Une correspondance abondante qui révèle toute la complexité du contexte familial dans lequel s'est jouée l'affaire Bettencourt. La défense produira ces écrits à l'audience afin de faire entendre sa version de l'affaire : une histoire autre que celle d'une vieille dame sénile, abusée et dépossédée de son argent.
Retour sur le procès
En première instance, au printemps 2015 à Bordeaux, huit hommes - dont Jean-Marie Banier - avaient été condamnés pour avoir abusé de la faiblesse de Liliane Bettencourt, entre 2006 et 2011. Aujourd'hui âgée de 93 ans, la milliardaire est atteinte de la maladie d'Alzheimer et placée sous tutelle depuis 2006. Sur les dix prévenus, seuls deux avaient été définitivement relaxés : l'ex-ministre Eric Woerth, ex-trésorier de l'UMP (devenu Les Républicains), et Alain Thurin, ancien infirmier de l'héritière de l'Oréal.

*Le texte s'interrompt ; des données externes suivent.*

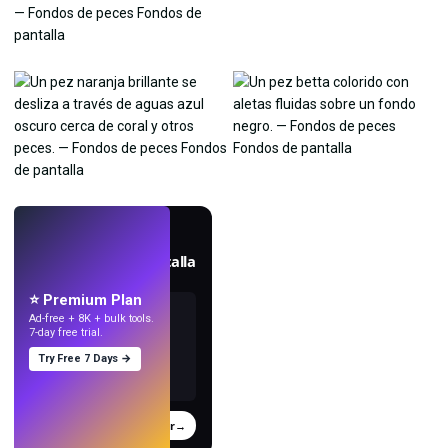
EN VIVO
Crea fondos de pantalla
con IA.
⭐ Premium Plan
Ad-free + 8K + bulk tools.
7-day free trial.
Try Free 7 Days →
Probar
→
›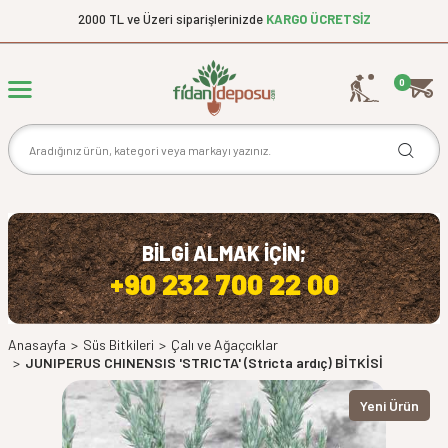
2000 TL ve Üzeri siparişlerinizde
KARGO ÜCRETSİZ
0
BİLGİ ALMAK İÇİN;
+90 232 700 22 00
Anasayfa
>
Süs Bitkileri
>
Çalı ve Ağaçcıklar
>
JUNIPERUS CHINENSIS 'STRICTA' (Stricta ardıç) BİTKİSİ
Yeni Ürün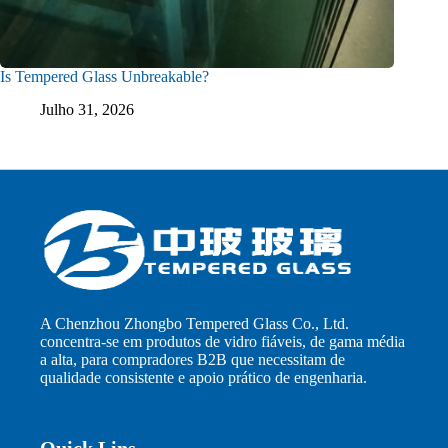
Is Tempered Glass Unbreakable?
Julho 31, 2026
A Chenzhou Zhongbo Tempered Glass Co., Ltd.
concentra-se em produtos de vidro fiáveis, de gama média
a alta, para compradores B2B que necessitam de
qualidade consistente e apoio prático de engenharia.
Quick Lins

L'un des condamnés, le notaire Jean-Michel Normand, avait fait appel de sa peine de douze mois de prison avec sursis et 100.000 euros d'amende. Mais, à quelques jours du début du procès, il s'est finalement désisté de son appel. Deux autres ont renoncé à faire appel et un troisième homme est récemment décédé. Ils sont donc quatre prévenus à comparaître pour la deuxième fois devant le tribunal correctionnel de Bordeaux.